Low aluminium prices caused by a worldwide glut are flowing through the industry in Australia, with consequences for WA’s South West.
Officially there is no crisis brewing in Western Australia’s bauxite mining and alumina refining industry, which plays a dominant role in the South West, employs thousands of people and makes a major economic contribution to the state.
Unofficially there is ‘smoke’ billowing off the alumina side of a complex process, which is ultimately part of the worldwide aluminium production chain.
Hints that the winds of change are blowing through the three stages of aluminium production, which in WA starts with bauxite extracted in the Darling Range, can be detected across the industry and can all be traced to a single cause – low prices caused by a glut of aluminium (identical to the problems facing the iron ore industry).
Trial shipments of Darling Range bauxite by Alcoa World Alumina & Chemicals (AWAC) earlier this year were explained as a way of developing a new income stream to supplement alumina exports from the organisation’s three alumina refineries – Kwinana, Pinjarra, and Wagerup.
The question not being asked is why AWAC (which is incorrectly referred to as Alcoa in WA) has suddenly started making shipments of unprocessed ore after more than 40 years of converting all bauxite mined into value-added alumina.
The answer, which is emerging from the smoke surrounding AWAC, is that alumina refining has become a low-profit and low-growth business that needs to be propped up by a higher-growth, higher-profit business – bauxite exports.
A good place to start in trying to see through the bauxite/alumina smokescreen to determine what’s happening is at the corporate level of AWAC, which is being dramatically altered.
Formed as a joint venture between one of the oldest industrial companies in the US, Alcoa (with a 60 per cent interest), and Melbourne-based Alumina Ltd (40 per cent, and once an arm of Western Mining Corporation), the AWAC structure is under pressure.
While AWAC remains intact today in name, Alcoa itself is in the process of becoming a totally different company following a split between its metal processing and fabricating arm (to be known as Arconic), and the mining and aluminium production business, which will retain the Alcoa name.
Arconic is expected to emerge as the stronger half of the split.
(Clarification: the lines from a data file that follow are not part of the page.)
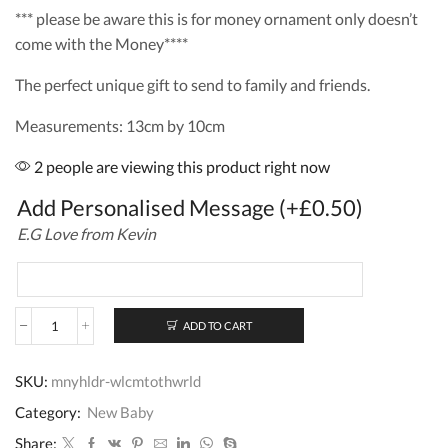
*** please be aware this is for money ornament only doesn’t
come with the Money****
The perfect unique gift to send to family and friends.
Measurements: 13cm by 10cm
2 people are viewing this product right now
Add Personalised Message
(+
£
0.50
)
E.G Love from Kevin
ADD TO CART
Personalised
Wooden
Money
SKU:
mnyhldr-wlcmtothwrld
Holder
New
Category:
New Baby
Born
Baby
Share:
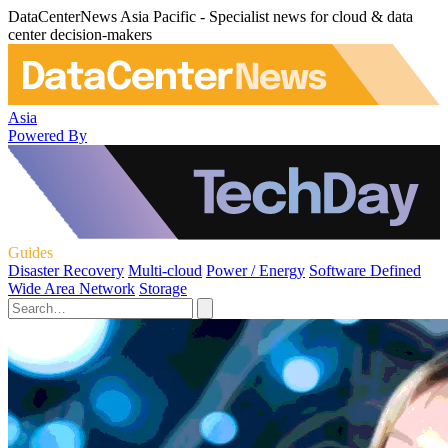
DataCenterNews Asia Pacific - Specialist news for cloud & data
center decision-makers
Asia
Powered By
Guides
Disaster Recovery
Multi-cloud
Power / Energy
Software Defined
Wide Area Network
Storage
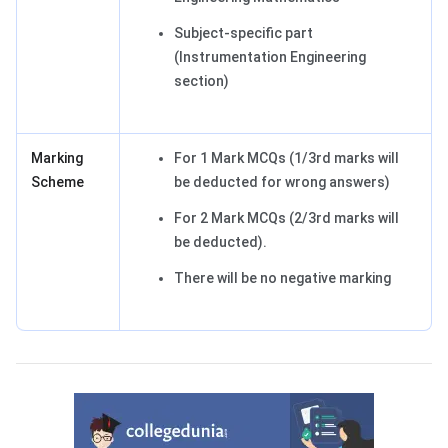
Subject-specific part
(Instrumentation Engineering
section)
Marking
For 1 Mark MCQs (1/3rd marks will
Scheme
be deducted for wrong answers)
For 2 Mark MCQs (2/3rd marks will
be deducted).
There will be no negative marking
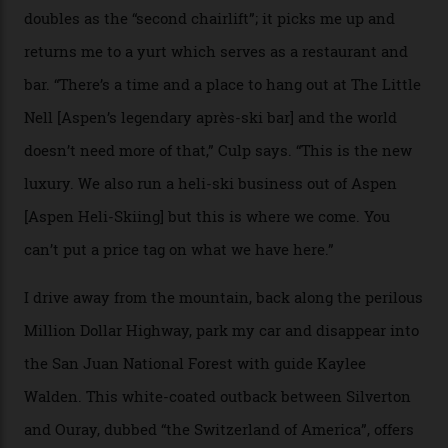
death toll, grimly, averages eight people per year).
Silverton Mountain was bought in 2023 by Heli
Adventures’ young co-founders Andy Culp and Brock
Strasbourger. While private punters can book the hill in
its entirety, starting from around $14,000 per day, plus
extra for single heli-skiing runs, the destination is also
open to the public from Thursdays to Saturdays
through winter.
“Silverton is a bastion for the pure ski experience,” Culp
says. “All that corporate consolidation that happened
when ski resorts all over the world developed condos
and real estate and got super-busy… well, it never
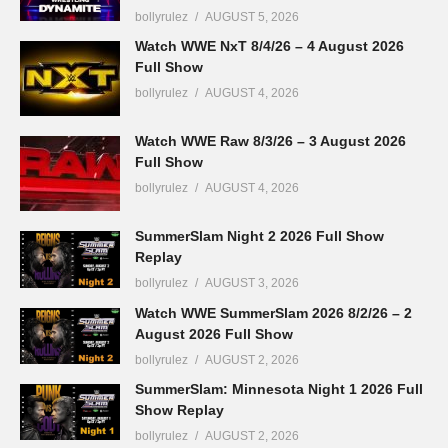
bollyrulez
AUGUST 5, 2026
Watch WWE NxT 8/4/26 – 4 August 2026
Full Show
bollyrulez
AUGUST 4, 2026
Watch WWE Raw 8/3/26 – 3 August 2026
Full Show
bollyrulez
AUGUST 4, 2026
SummerSlam Night 2 2026 Full Show
Replay
bollyrulez
AUGUST 3, 2026
Watch WWE SummerSlam 2026 8/2/26 – 2
August 2026 Full Show
bollyrulez
AUGUST 2, 2026
SummerSlam: Minnesota Night 1 2026 Full
Show Replay
bollyrulez
AUGUST 2, 2026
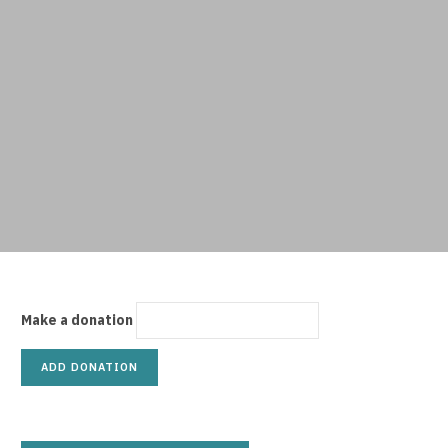
p
p
i
Make a donation
n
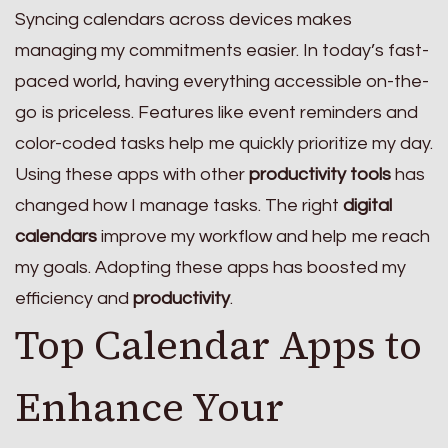
Syncing calendars across devices makes
managing my commitments easier. In today’s fast-
paced world, having everything accessible on-the-
go is priceless. Features like event reminders and
color-coded tasks help me quickly prioritize my day.
Using these apps with other
productivity tools
has
changed how I manage tasks. The right
digital
calendars
improve my workflow and help me reach
my goals. Adopting these apps has boosted my
efficiency and
productivity
.
Top Calendar Apps to
Enhance Your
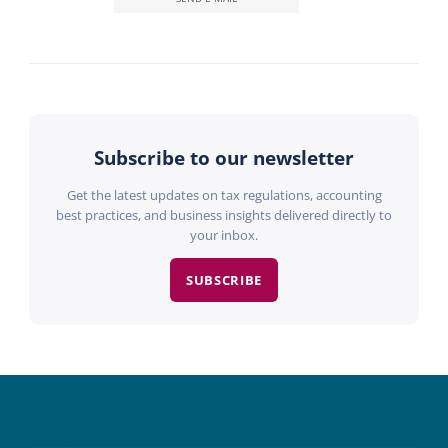
Subscribe to our newsletter
Get the latest updates on tax regulations, accounting
best practices, and business insights delivered directly to
your inbox.
SUBSCRIBE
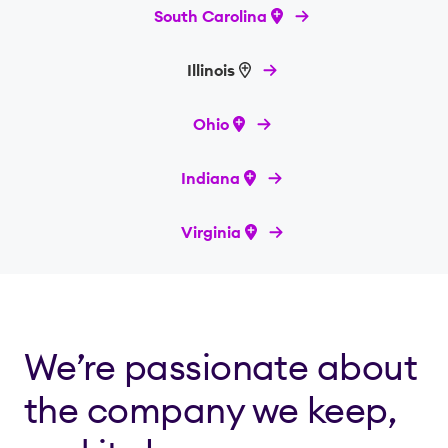
South Carolina
Illinois
Ohio
Indiana
Virginia
We’re passionate about
the company we keep,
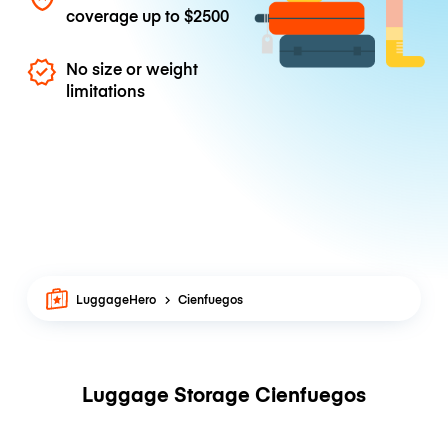
coverage up to
$2500
No size or weight
limitations
LuggageHero
Cienfuegos
Luggage Storage Cienfuegos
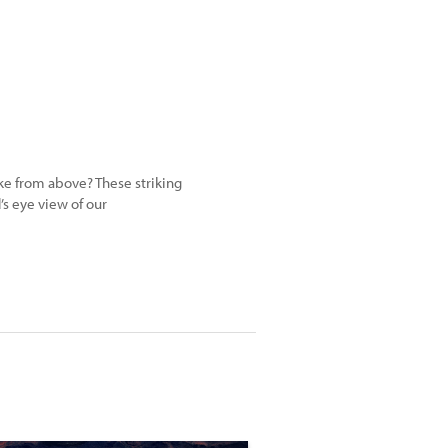
e from above? These striking
’s eye view of our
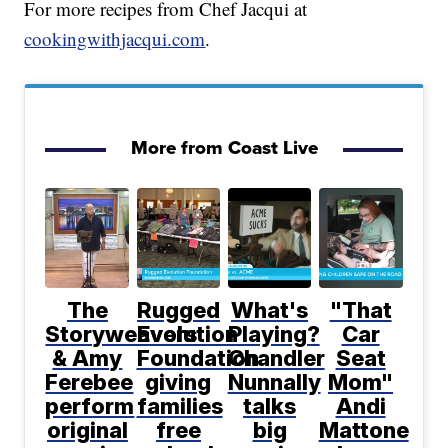
For more recipes from Chef Jacqui at
cookingwithjacqui.com
.
More from Coast Live
The
Rugged
What's
"That
Storyweavers
Evolution
Playing?
Car
& Amy
Foundation
Chandler
Seat
Ferebee
giving
Nunnally
Mom"
perform
families
talks
Andi
original
free
big
Mattone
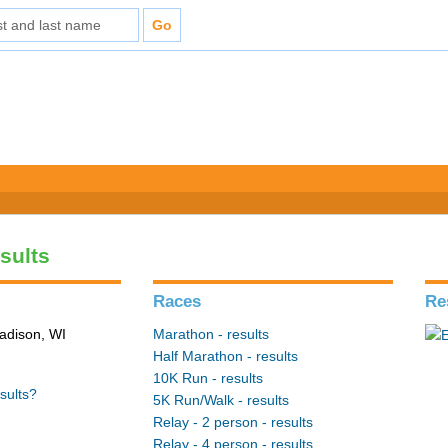
sults
Races
Re
adison, WI
Marathon - results
Half Marathon - results
10K Run - results
sults?
5K Run/Walk - results
Relay - 2 person - results
Relay - 4 person - results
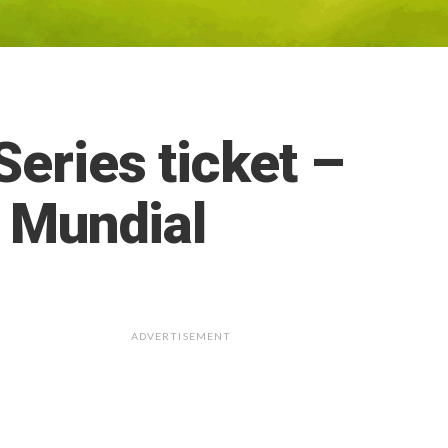
eries ticket –
. Mundial
ADVERTISEMENT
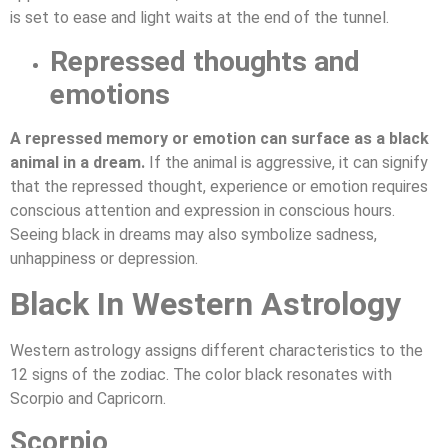
is set to ease and light waits at the end of the tunnel.
Repressed thoughts and
emotions
A repressed memory or emotion can surface as a black
animal in a dream.
If the animal is aggressive, it can signify
that the repressed thought, experience or emotion requires
conscious attention and expression in conscious hours.
Seeing black in dreams may also symbolize sadness,
unhappiness or depression.
Black In Western Astrology
Western astrology assigns different characteristics to the
12 signs of the zodiac. The color black resonates with
Scorpio and Capricorn.
Scorpio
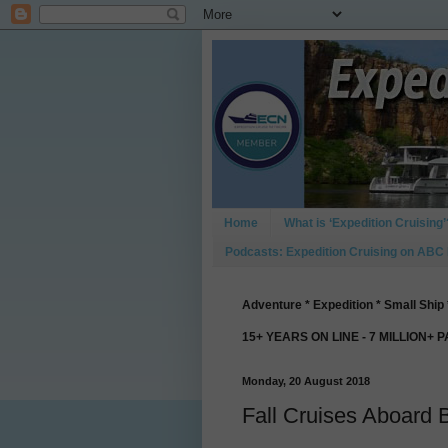
Home
What is ‘Expedition Cruising’
Podcasts: Expedition Cruising on ABC
Adventure * Expedition * Small Ship 
15+ YEARS ON LINE - 7 MILLION+ 
Monday, 20 August 2018
Fall Cruises Aboard 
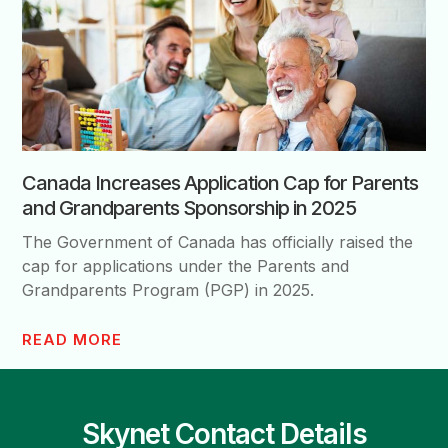
Canada Increases Application Cap for Parents
and Grandparents Sponsorship in 2025
The Government of Canada has officially raised the
cap for applications under the Parents and
Grandparents Program (PGP) in 2025.
READ MORE
Skynet Contact Details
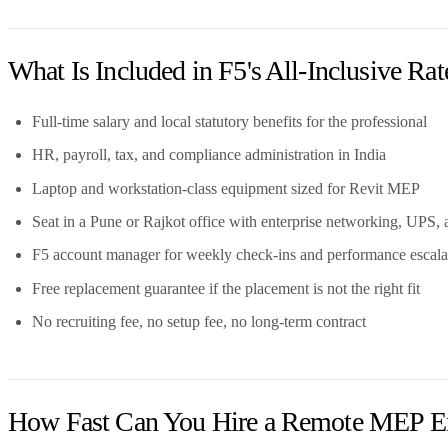
What Is Included in F5's All-Inclusive Rat
Full-time salary and local statutory benefits for the professional
HR, payroll, tax, and compliance administration in India
Laptop and workstation-class equipment sized for Revit MEP
Seat in a Pune or Rajkot office with enterprise networking, UPS, 
F5 account manager for weekly check-ins and performance escala
Free replacement guarantee if the placement is not the right fit
No recruiting fee, no setup fee, no long-term contract
How Fast Can You Hire a Remote MEP E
Alcoa is seen as the weaker half, as was confirmed last month when it copped a downgrade by the ratings agency Standard and Poor’s to a BB level, which is seen as ‘sub-investment grade’.
A few years ago, Alcoa was one of America’s leading companies. To be relegated to a category below the credit rating of WA’s once-troubled iron ore miner, Fortescue Metals Group, is stunning.
Unfortunately for Alumina, the junior partner in AWAC, it has been dragged down by Alcoa’s fall and has also been assigned the same sub-investment grade of BB from S&P, a cut that has increased the cost of the company’s debt by increasing the interest rate paid on its bonds from 5.5 per cent to 7.25 per cent.
The comparison between Alumina and Fortescue is worth a closer look, because Alumina’s downgrade in September came a month after Fortescue’s debt was upgraded.
Financial analysts are divided on how to value Alumina. Investment bank Credit Suisse argues that the stock is a ‘buy’, setting a 12-month share price target of $1.30, which somewhat oddly is 16 cents below the current share price of $1.46. (Why buy if you’re expecting a price fall?)
Macquarie, another investment bank, has a ‘sell’ recommendation on Alumina and a price target of $1, noting that it might suffer from “contagion from a weaker joint venture partner” – Alcoa.
But the more important aspect of Macquarie’s analysis is that it doesn’t like the outlook for the merchant alumina business, which is alumina sold into the wider market as opposed to being part of an integrated chain linking mines, refineries and smelters.
And that leads back to the threat of more aluminium smelter closures, which have reduced demand for WA-produced alumina, and more exports of unprocessed bauxite ore, which has become the most profitable part of bauxite-alumina-aluminium chain.
To say an analysis of the bauxite-alumina-aluminium is complex is an understatement, but every indication emanating from a notoriously secretive industry points to a crisis brewing that has the potential to wash across the South West of WA.